Cold Pressed Olive Oil
There's seemingly no end to the health benefits of olive oil. It's good for your heart, high in healthy monounsaturated fats, and it just tastes so good. But the healthiest high-quality, extra-virgin olive oils don't handle heat well, so it's best to reserve them for salad dressings, in dips or drizzled over cooked meat and vegetables. Lower-quality refined olive oils that can withstand high heats (sometimes labeled "pure" or "extra light") have been heavily processed using heat and chemicals and contain as much as three times less of the polyphenols and antioxidants that make extra-virgin olive oil so healthy. Cold pressing refers to the fresh olive fruit and seeds being pressed and ground with large granite millstones or, in modern industrialized systems, with presses made from stainless steel. Cold pressed oils retain all their flavour, aroma, and nutritional value.

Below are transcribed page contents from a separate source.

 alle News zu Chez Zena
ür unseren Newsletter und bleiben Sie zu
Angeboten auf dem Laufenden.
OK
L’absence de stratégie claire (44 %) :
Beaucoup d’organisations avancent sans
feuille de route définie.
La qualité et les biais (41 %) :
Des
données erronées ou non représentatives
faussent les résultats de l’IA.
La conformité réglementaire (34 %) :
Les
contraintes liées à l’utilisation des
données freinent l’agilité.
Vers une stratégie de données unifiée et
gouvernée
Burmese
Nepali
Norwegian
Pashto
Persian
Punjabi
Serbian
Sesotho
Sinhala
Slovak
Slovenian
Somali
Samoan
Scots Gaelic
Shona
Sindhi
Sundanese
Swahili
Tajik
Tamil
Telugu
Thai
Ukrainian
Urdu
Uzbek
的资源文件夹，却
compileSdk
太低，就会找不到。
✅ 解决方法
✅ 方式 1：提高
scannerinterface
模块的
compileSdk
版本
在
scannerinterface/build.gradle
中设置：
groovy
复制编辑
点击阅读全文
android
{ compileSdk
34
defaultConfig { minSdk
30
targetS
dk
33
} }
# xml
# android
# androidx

Coconut oil, being mainly a saturated fat, is able to withstand higher temperatures than other oils, making it one of the best oils for cooking. Saturated fats not only increase the healthy cholesterol (known as HDL) in your body, but also help to convert the LDL “bad” cholesterol into good cholesterol. By Increasing HDL in the body, this helps promote heart health and lower the risk of heart disease. Additionally, coconut oil contains high levels of medium chain fatty acids (MCFAs). MCFAs are metabolized differently – absorbed and used in the liver as a source of energy. The best kind to get is organic raw unprocessed extra virgin coconut oil. This will assure you that your product is unrefined, certified organic by USDA standards, and contains no added chemicals or additives.

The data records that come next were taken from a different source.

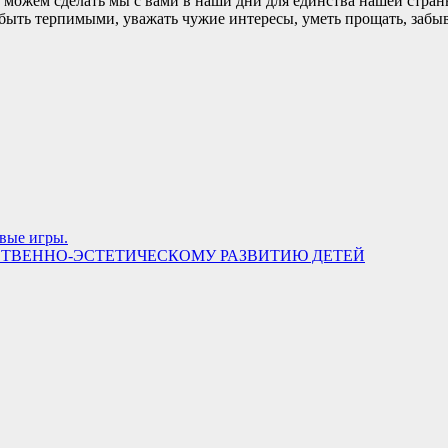
о можем сделать мы с вами в наши дни для единства нашей стра
у, быть терпимыми, уважать чужие интересы, уметь прощать, заб
вые игры.
СТВЕННО-ЭСТЕТИЧЕСКОМУ РАЗВИТИЮ ДЕТЕЙ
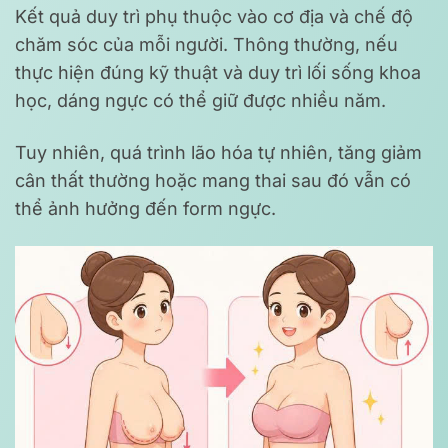
Kết quả duy trì phụ thuộc vào cơ địa và chế độ
chăm sóc của mỗi người. Thông thường, nếu
thực hiện đúng kỹ thuật và duy trì lối sống khoa
học, dáng ngực có thể giữ được nhiều năm.
Tuy nhiên, quá trình lão hóa tự nhiên, tăng giảm
cân thất thường hoặc mang thai sau đó vẫn có
thể ảnh hưởng đến form ngực.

Tip: A deliciously tropical taste and high smoke point make this oil ideal for curries, baked goods, and soups. Blitz a teaspoon into your morning smoothie or even in your coffee.
An emerald green oil made by cold-pressing the flesh of ripe avocados, this oil ranks right up there with olive oil as a rich source of heart-healthy monounsaturated fats. It’s also rich in vitamin E, plant-based omega-3 fats, and beta-sitosterol, a potent cholesterol-lowering agent. The beneficial compounds in our food are called carotenoids, found especially in brightly colored vegetables and fruits. Carotenoids rely on dietary fats for absorption but most foods high in carotenoids are naturally low in fat. This fruit contains high quantities of unsaturated fatty acids. In the study, both high and low doses of avocado oil enhanced alpha-carotene, beta-carotene and lutein absorption from a salad by as much as 15 times, compared to a salad without avocado oil.
Tip: With a medium-high smoke point, avocado oil is ideal for grilling meat, sautéing vegetables, and searing fish. Stir it into soups, or even drizzle it over pizza.
Traditionally used in Indian cooking, Ghee is essentially clarified butter, made by melting down butter until all the water evaporates and just the butter solids are left. The process concentrates the conjugated linoleic acid, a healthy cancer-fighter, found in butter. Ghee has a unique nutrition profile without any lactose or casein, but rich in short-chain and medium-chain fatty acids and butyrate. Butyrate, or butyric acid, is a short-chain fatty acid that acts as a detoxifier and improves colon health. It’s been shown to support healthy insulin levels, is an anti-inflammatory, and may be helpful for individuals suffering from IBS, Crohn’s disease and ulcerative colitis. For people who are lactose or casein-sensitive, they can use ghee because the process has removed these allergens. If you’ve been told to stay away from dairy and butter, experiment with ghee made from grass-fed beef!
Tip: The key to good ghee is making sure it's organic - when it comes to animal fats and dairy products, all the environmental toxins are concentrated in the fat.